Rachel talked to them about the F. U. E. E., and was
delighted by the flush of eager interest on Mrs. Mitchell’s
thin face. “Objects” swarmed in
their parish, but where were the seven shillings per
week to come from? At any rate Mr. Mitchell
would, the first leisure day, come over to St. Herbert’s
with her, and inspect. He did not fly off at
the first hint of Mr. Mauleverer’s “opinions,”

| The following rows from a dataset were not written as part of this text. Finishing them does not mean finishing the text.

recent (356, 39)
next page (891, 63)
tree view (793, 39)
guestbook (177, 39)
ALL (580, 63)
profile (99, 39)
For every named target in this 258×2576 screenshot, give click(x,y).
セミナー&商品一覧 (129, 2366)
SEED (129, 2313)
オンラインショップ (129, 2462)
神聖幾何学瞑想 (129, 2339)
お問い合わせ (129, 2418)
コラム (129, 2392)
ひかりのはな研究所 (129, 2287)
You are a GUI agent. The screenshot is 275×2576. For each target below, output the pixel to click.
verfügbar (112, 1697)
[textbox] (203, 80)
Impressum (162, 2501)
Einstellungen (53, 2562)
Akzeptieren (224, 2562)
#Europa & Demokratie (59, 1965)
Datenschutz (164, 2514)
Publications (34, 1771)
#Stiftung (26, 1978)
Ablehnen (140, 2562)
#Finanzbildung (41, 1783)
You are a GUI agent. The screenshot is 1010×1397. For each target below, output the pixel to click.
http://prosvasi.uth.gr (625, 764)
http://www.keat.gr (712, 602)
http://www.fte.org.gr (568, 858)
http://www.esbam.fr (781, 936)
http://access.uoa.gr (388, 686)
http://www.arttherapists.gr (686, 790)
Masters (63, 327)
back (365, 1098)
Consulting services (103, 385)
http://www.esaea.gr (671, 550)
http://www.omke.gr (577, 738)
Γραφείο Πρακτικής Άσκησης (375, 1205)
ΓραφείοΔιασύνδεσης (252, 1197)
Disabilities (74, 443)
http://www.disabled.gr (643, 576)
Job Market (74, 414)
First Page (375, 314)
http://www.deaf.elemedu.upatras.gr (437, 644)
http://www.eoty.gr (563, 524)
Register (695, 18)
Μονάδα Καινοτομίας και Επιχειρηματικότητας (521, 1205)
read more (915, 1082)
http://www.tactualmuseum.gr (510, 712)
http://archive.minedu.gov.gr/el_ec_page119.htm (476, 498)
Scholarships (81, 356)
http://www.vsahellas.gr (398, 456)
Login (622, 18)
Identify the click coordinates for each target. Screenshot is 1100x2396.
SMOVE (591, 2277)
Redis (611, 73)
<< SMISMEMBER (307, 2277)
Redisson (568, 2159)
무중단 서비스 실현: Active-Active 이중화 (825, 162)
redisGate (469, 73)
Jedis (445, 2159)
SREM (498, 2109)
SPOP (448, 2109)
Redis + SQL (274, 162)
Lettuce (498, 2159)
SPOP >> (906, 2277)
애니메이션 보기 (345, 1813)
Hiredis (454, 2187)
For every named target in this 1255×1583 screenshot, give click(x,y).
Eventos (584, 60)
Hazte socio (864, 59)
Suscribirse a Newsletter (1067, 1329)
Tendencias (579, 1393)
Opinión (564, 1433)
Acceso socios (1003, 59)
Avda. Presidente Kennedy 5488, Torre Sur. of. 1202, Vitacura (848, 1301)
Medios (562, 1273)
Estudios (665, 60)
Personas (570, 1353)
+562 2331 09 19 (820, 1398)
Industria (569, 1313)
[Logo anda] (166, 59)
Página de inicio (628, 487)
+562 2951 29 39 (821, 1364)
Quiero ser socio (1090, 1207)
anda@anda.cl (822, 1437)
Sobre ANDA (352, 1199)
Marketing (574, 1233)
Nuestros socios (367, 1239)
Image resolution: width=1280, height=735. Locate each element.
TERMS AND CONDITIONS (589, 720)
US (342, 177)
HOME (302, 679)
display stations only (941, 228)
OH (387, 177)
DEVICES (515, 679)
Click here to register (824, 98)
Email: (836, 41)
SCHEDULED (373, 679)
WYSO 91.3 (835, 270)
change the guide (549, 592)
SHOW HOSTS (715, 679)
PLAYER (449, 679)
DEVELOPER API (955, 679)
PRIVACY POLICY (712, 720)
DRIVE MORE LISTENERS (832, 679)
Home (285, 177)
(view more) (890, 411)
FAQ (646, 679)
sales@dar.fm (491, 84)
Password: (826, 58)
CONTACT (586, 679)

but said he would talk to him, and thereby rose steps
untold in Rachel’s estimation. The fact
of change is dangerously pleasant to the human mind;
Mr. Mitchell walked at once into popularity, and Lady
Temple had almost conferred a public benefit by what
she so little liked to remember. At any rate
she had secured an unexceptionable companion, and many
a time resorted to his wing, leaving Bessie to amuse
Lord Keith, who seemed to be reduced to carry on his
courtship to the widow by attentions to her guest.
CHAPTER XIII.
THE FOX AND THE CROW.
“She just gave one squall,
When the cheese she let fall,
And the fox ran away with his prize.”
JaneTaylor.
“My dear,” said Mrs. Curtis, one Monday
morning, “I offered Colonel Keith a seat in
the carriage to go to the annual book-club meeting
with us. Mr. Spicer is going to propose him as
a member of the club, you know, and I thought the
close carriage would be better for him. I suppose
you will be ready by eleven; we ought to set out by
that time, not to hurry the horses.”
“I am not going,” returned Rachel, an
announcement that electrified her auditors, for the
family quota of books being quite insufficient for
her insatiable appetite, she was a subscriber on her
own account, and besides, this was the grand annual
gathering for disposing of old books, when she was
relied on for purchasing all the nuts that nobody
else would crack. The whole affair was one of
the few social gatherings that she really tolerated
and enjoyed, and her mother gazed at her in amazement.